Just The Ticket For A View Of Melbourne
With the weather warming up, the cruise vessels down the Yarra River get proportionally busier. When we first came to live in Melbourne 20 years ago, there were four months of daylight saving every year, from the last weekend of October to the first weekend of March.
Things have changed now. It was decided a few years ago to extend daylight saving until the end of March. And this year, for the first time, daylight saving began on the first weekend of October so we now have long daylight hours for exactly half the year.
Back in 2000, when Sydney hosted the Olympics, we actually went into daylight saving at the start of September, specifically because of the Games.
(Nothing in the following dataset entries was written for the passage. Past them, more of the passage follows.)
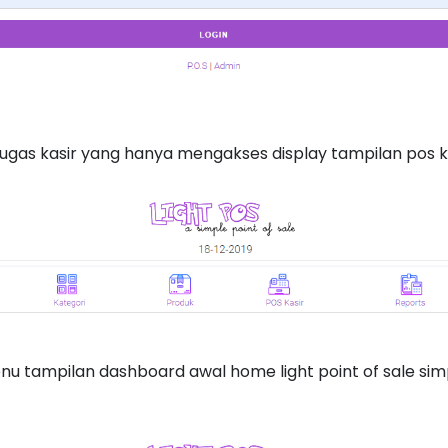
etugas kasir yang hanya mengakses display tampilan pos k
nu tampilan dashboard awal home light point of sale sim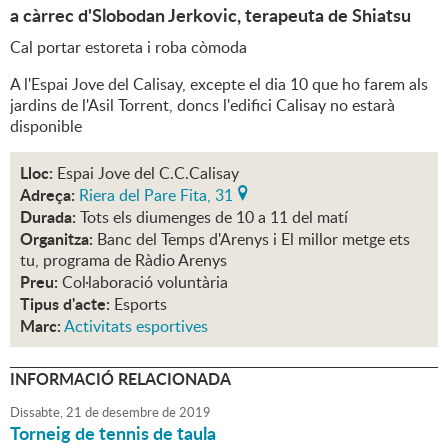
a càrrec d'Slobodan Jerkovic, terapeuta de Shiatsu
Cal portar estoreta i roba còmoda
A l'Espai Jove del Calisay, excepte el dia 10 que ho farem als
jardins de l'Asil Torrent, doncs l'edifici Calisay no estarà
disponible
Lloc:
Espai Jove del C.C.Calisay
Adreça:
Riera del Pare Fita, 31
Durada:
Tots els diumenges de 10 a 11 del matí
Organitza:
Banc del Temps d'Arenys i El millor metge ets
tu, programa de Ràdio Arenys
Preu:
Col·laboració voluntària
Tipus d'acte:
Esports
Marc:
Activitats esportives
INFORMACIÓ RELACIONADA
Dissabte,
21
de
desembre
de
2019
Torneig de tennis de taula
So there's an interesting piece of Olympic trivia that you might not have known.
Oh, and here's another Olympic story - when Melbourne hosted the 1956 Games, the equestrian events were actually held in Stockholm, Sweden, because of Australia's strict quarantine laws.
The move towards longer daylight hours is good news for tour operators and for the restaurants that make this city famous. It was a warm, sunny afternoon when I took these shots. Now if you’ll excuse me, I’ll just go and grab a ticket for myself …..
By the way, if you're wondering about the huge silver figures that grace the diagonal bridge in the background of this shot (above) let me tell you they are an integral part of this city's multicultural background. The figures pay homage to those who left their homelands to live here, in this sunburnt country.